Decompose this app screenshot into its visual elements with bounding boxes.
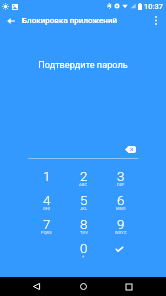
staticText: 2 [80, 168, 88, 184]
button[interactable]: Back [24, 277, 48, 296]
staticText: 0 [80, 240, 88, 256]
button[interactable]: 9 [102, 216, 139, 240]
button[interactable]: Backspace [120, 141, 141, 158]
button[interactable]: Recent apps [117, 277, 141, 296]
staticText: PQRS [41, 230, 52, 235]
button[interactable]: Home [71, 277, 95, 296]
button[interactable]: 0 [65, 240, 102, 264]
button[interactable]: 8 [65, 216, 102, 240]
staticText: Блокировка приложений [22, 16, 118, 25]
staticText: 4 [43, 192, 51, 208]
staticText: WXYZ [115, 230, 127, 235]
button[interactable]: 7 [28, 216, 65, 240]
button[interactable]: 2 [65, 168, 102, 192]
staticText: 9 [117, 216, 125, 232]
staticText: + [82, 254, 85, 259]
button[interactable]: 5 [65, 192, 102, 216]
staticText: 7 [43, 216, 51, 232]
button[interactable]: 6 [102, 192, 139, 216]
button[interactable]: 3 [102, 168, 139, 192]
staticText: MNO [116, 206, 126, 211]
staticText: 1 [43, 168, 51, 184]
staticText: 6 [117, 192, 125, 208]
staticText: Подтвердите пароль [0, 59, 166, 70]
staticText: 10:37 [144, 2, 164, 11]
button[interactable]: Back [0, 11, 22, 30]
staticText: TUV [80, 230, 88, 235]
staticText: JKL [80, 206, 88, 211]
button[interactable]: Confirm [102, 240, 139, 264]
button[interactable]: 4 [28, 192, 65, 216]
staticText: GHI [43, 206, 51, 211]
button[interactable]: 1 [28, 168, 65, 192]
staticText: 3 [117, 168, 125, 184]
staticText: 5 [80, 192, 88, 208]
button[interactable]: More options [146, 11, 166, 30]
staticText: DEF [117, 182, 125, 187]
staticText: ABC [79, 182, 88, 187]
staticText: 8 [80, 216, 88, 232]
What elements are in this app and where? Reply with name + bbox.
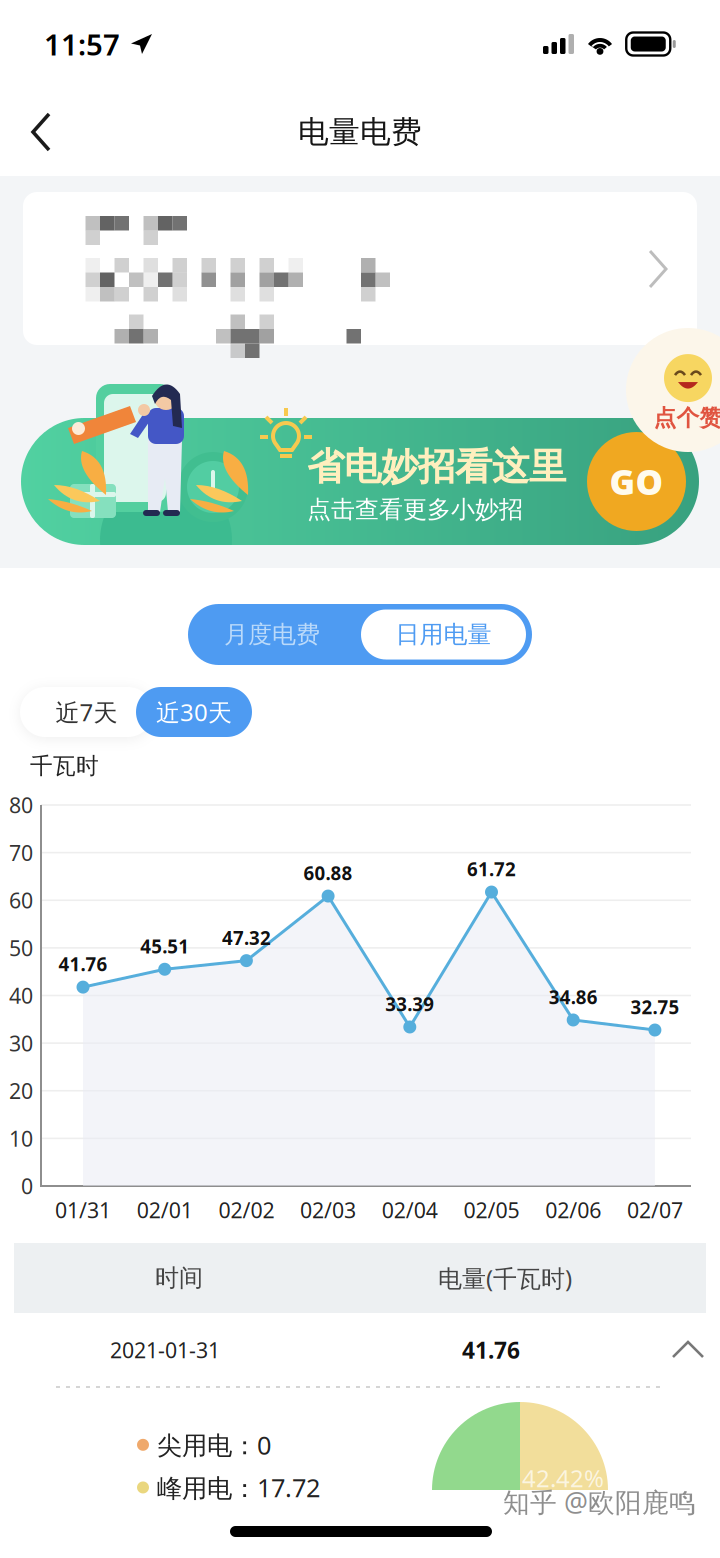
- staticText: 时间: [155, 1263, 203, 1293]
- staticText: 33.39: [385, 992, 434, 1016]
- staticText: 0: [21, 1172, 33, 1200]
- staticText: 电量电费: [298, 113, 422, 151]
- staticText: 42.42%: [522, 1462, 604, 1494]
- staticText: 省电妙招看这里: [307, 444, 566, 490]
- staticText: 尖用电：0: [157, 1428, 271, 1462]
- staticText: 02/05: [464, 1196, 520, 1224]
- staticText: 千瓦时: [30, 752, 99, 780]
- staticText: 电量(千瓦时): [438, 1262, 572, 1294]
- button[interactable]: 近7天: [20, 687, 153, 737]
- button[interactable]: 月度电费: [188, 604, 356, 665]
- staticText: 02/06: [545, 1196, 601, 1224]
- staticText: 30: [9, 1029, 33, 1057]
- button[interactable]: 省电妙招看这里: [21, 418, 699, 545]
- staticText: 32.75: [630, 995, 679, 1019]
- staticText: 20: [9, 1077, 33, 1105]
- staticText: 60.88: [304, 861, 353, 886]
- staticText: 02/07: [627, 1196, 683, 1224]
- staticText: 02/02: [218, 1196, 274, 1224]
- staticText: 02/03: [300, 1196, 356, 1224]
- staticText: 50: [9, 934, 33, 962]
- button[interactable]: 近30天: [136, 687, 252, 737]
- staticText: 知乎 @欧阳鹿鸣: [503, 1484, 696, 1519]
- button[interactable]: [23, 192, 697, 345]
- staticText: 近7天: [56, 696, 118, 728]
- button[interactable]: 2021-01-31: [0, 1314, 720, 1386]
- staticText: 峰用电：17.72: [157, 1471, 320, 1504]
- button[interactable]: 返回: [0, 93, 82, 171]
- staticText: 47.32: [222, 925, 271, 950]
- staticText: 41.76: [462, 1335, 520, 1365]
- staticText: 01/31: [55, 1196, 111, 1224]
- button[interactable]: 点个赞: [626, 328, 720, 452]
- staticText: 02/01: [137, 1196, 193, 1224]
- staticText: 61.72: [467, 857, 516, 882]
- staticText: GO: [610, 458, 664, 504]
- staticText: 近30天: [156, 696, 232, 728]
- button[interactable]: 日用电量: [361, 610, 526, 660]
- staticText: 点个赞: [654, 404, 720, 432]
- staticText: 45.51: [140, 934, 189, 959]
- staticText: 70: [9, 838, 33, 867]
- staticText: 34.86: [549, 985, 598, 1009]
- staticText: 41.76: [58, 952, 108, 976]
- staticText: 点击查看更多小妙招: [307, 495, 523, 524]
- staticText: 11:57: [44, 24, 120, 64]
- staticText: 80: [9, 791, 33, 819]
- staticText: 40: [9, 981, 33, 1010]
- staticText: 2021-01-31: [110, 1336, 220, 1364]
- staticText: 02/04: [382, 1196, 438, 1224]
- staticText: 60: [9, 886, 33, 914]
- staticText: 日用电量: [396, 620, 492, 649]
- staticText: 10: [9, 1124, 33, 1152]
- staticText: 月度电费: [224, 620, 320, 649]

- [Exercise prompt] Copy out, from the material above, each line where the word "elements" is present.

- [Reply]
Decompose this app screenshot into its visual elements with bounding boxes.
What elements are in this app and where? Reply with name + bbox.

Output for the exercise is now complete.